Preliminary General Fund agency cash for July was $18 million above the 2008-09 May Revision forecast of $5.601 billion.  Revenues are $338 million above May Revision estimates for the months of May through July.

  • Personal income tax revenues to the General Fund were $261 million above the month’s forecast of $2.641 billion.  Withholding receipts were $260 million higher than the projected level of $2.524 billion.  July’s withholding strength appears to be related more to variances from estimates of monthly cash flow during the third quarter than economic strength.  August withholding may provide a clearer picture of the actual trend.  Other receipts were $48 million below the anticipated $433 million – July is not a significant month for income tax estimated payments or final payments.  Refunds came in $54 million under the estimate of $269 million.  Proposition 63 requires that 1.76 percent of total monthly personal income tax collections be transferred to the Mental Health Services Fund (MHSF).  The amount transferred to the MHSF in July was $5 million above the month’s estimate of $47 million.
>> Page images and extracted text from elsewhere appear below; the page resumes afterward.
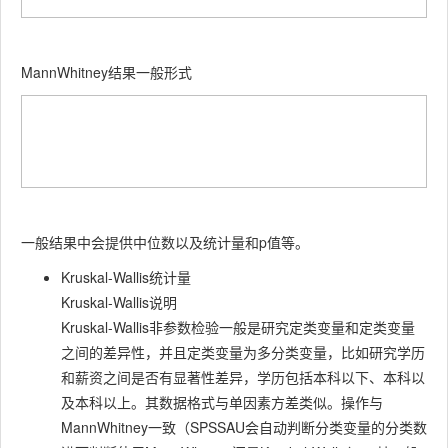
MannWhitney结果一般形式
一般结果中会提供中位数以及统计量和p值等。
Kruskal-Wallis统计量
Kruskal-Wallis说明
Kruskal-Wallis非参数检验一般是研究定类变量和定类变量
之间的差异性，并且定类变量为多分类变量，比如研究学历
和薪资之间是否有显著性差异，学历包括本科以下、本科以
及本科以上。其数据格式与单因素方差类似。操作与
MannWhitney一致（SPSSAU会自动判断分类变量的分类数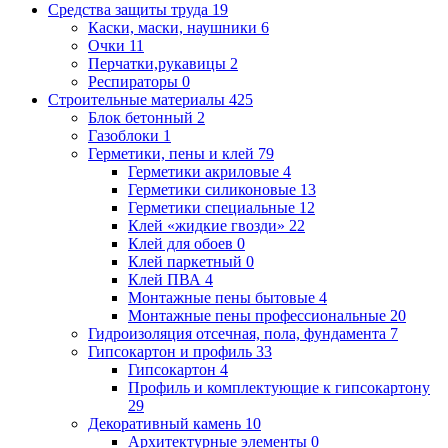
Средства защиты труда
19
Каски, маски, наушники
6
Очки
11
Перчатки,рукавицы
2
Респираторы
0
Строительные материалы
425
Блок бетонный
2
Газоблоки
1
Герметики, пены и клей
79
Герметики акриловые
4
Герметики силиконовые
13
Герметики специальные
12
Клей «жидкие гвозди»
22
Клей для обоев
0
Клей паркетный
0
Клей ПВА
4
Монтажные пены бытовые
4
Монтажные пены профессиональные
20
Гидроизоляция отсечная, пола, фундамента
7
Гипсокартон и профиль
33
Гипсокартон
4
Профиль и комплектующие к гипсокартону
29
Декоративный камень
10
Архитектурные элементы
0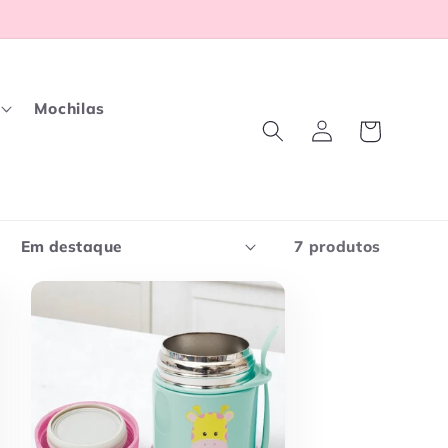
Mochilas
Fazer
Carrinho
login
7 produtos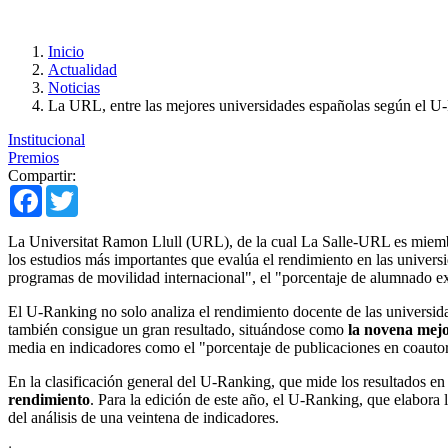
Inicio
Actualidad
Noticias
La URL, entre las mejores universidades españolas según el U
Institucional
Premios
Compartir:
Facebook
Twitter
La Universitat Ramon Llull (URL), de la cual La Salle-URL es miemb
los estudios más importantes que evalúa el rendimiento en las univers
programas de movilidad internacional", el "porcentaje de alumnado ext
El U-Ranking no solo analiza el rendimiento docente de las universida
también consigue un gran resultado, situándose como
la novena mej
media en indicadores como el "porcentaje de publicaciones en coautorí
En la clasificación general del U-Ranking, que mide los resultados en
rendimiento
. Para la edición de este año, el U-Ranking, que elabora
del análisis de una veintena de indicadores.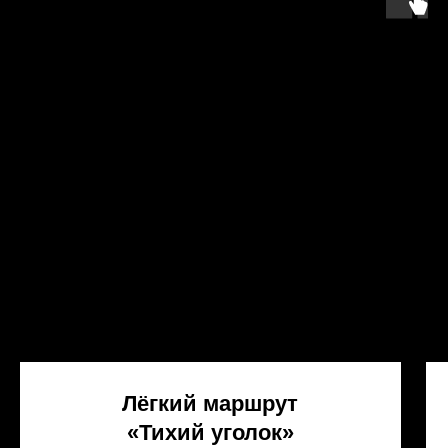
Лёгкий маршрут
«Тихий уголок»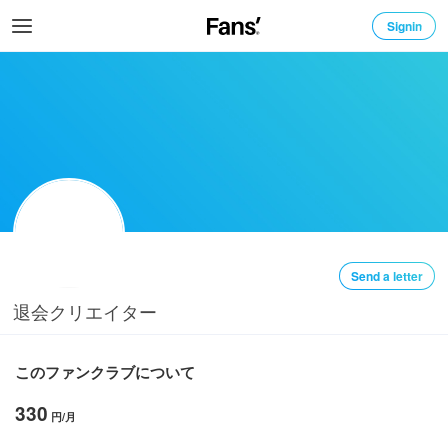
Signin
Send a letter
退会クリエイター
このファンクラブについて
330
円/月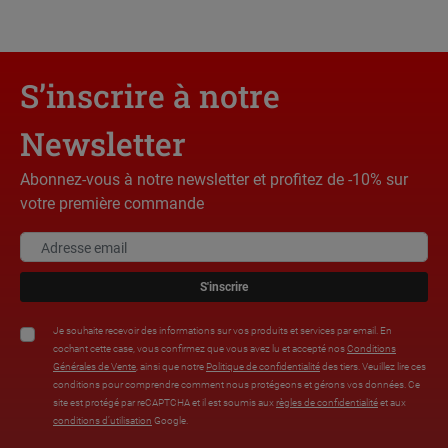
S’inscrire à notre
Newsletter
Abonnez-vous à notre newsletter et profitez de -10% sur
votre première commande
S'inscrire
Je souhaite recevoir des informations sur vos produits et services par email. En
cochant cette case, vous confirmez que vous avez lu et accepté nos
Conditions
Générales de Vente
, ainsi que notre
Politique de confidentialité
des tiers. Veuillez lire ces
conditions pour comprendre comment nous protégeons et gérons vos données. Ce
site est protégé par reCAPTCHA et il est soumis aux
règles de confidentialité
et aux
conditions d’utilisation
Google.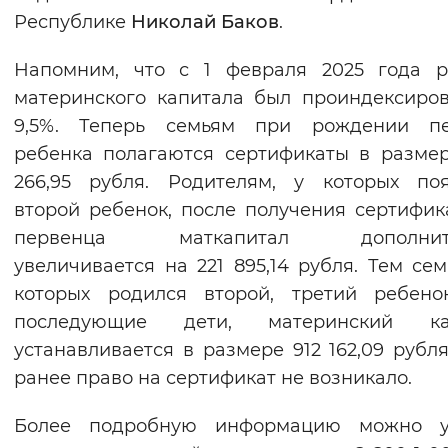
Республике
Николай Баков
.
Напомним, что с 1 февраля 2025 года р
материнского капитала был проиндексиро
9,5%. Теперь семьям при рождении пе
ребенка полагаются сертификаты в разме
266,95 рубля. Родителям, у которых по
второй ребенок, после получения сертифик
первенца маткапитал дополните
увеличивается на 221 895,14 рубля. Тем сем
которых родился второй, третий ребено
последующие дети, материнский ка
устанавливается в размере 912 162,09 рубля
ранее право на сертификат не возникало.
Более подробную информацию можно уз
  • Sales and use tax receipts were $81 million below the month’s forecast of $2.041 billion.  July represents the final payment for second quarter taxable sales, which was due on July 31.  A more complete picture of second quarter sales will be available later in the month, when all of the second quarter receipts have been processed.
  • Corporation tax revenues were $52 million below the month’s estimate of $254 million.  Prepayments were $78 million lower than the forecast of $290 million and other payments were $20 million below the $106 million that was expected.  Refunds were $46 million below the projected level of $142 million.
  • Revenues from the insurance, estate, alcoholic beverage, and tobacco taxes came in $17 million above the $55 million that was expected.  Pooled money interest income was $6 million above the estimate of $24 million, and "other" revenues were $133 million below the month’s estimate of $586 million, thus offsetting the cash flow gain in June as expected.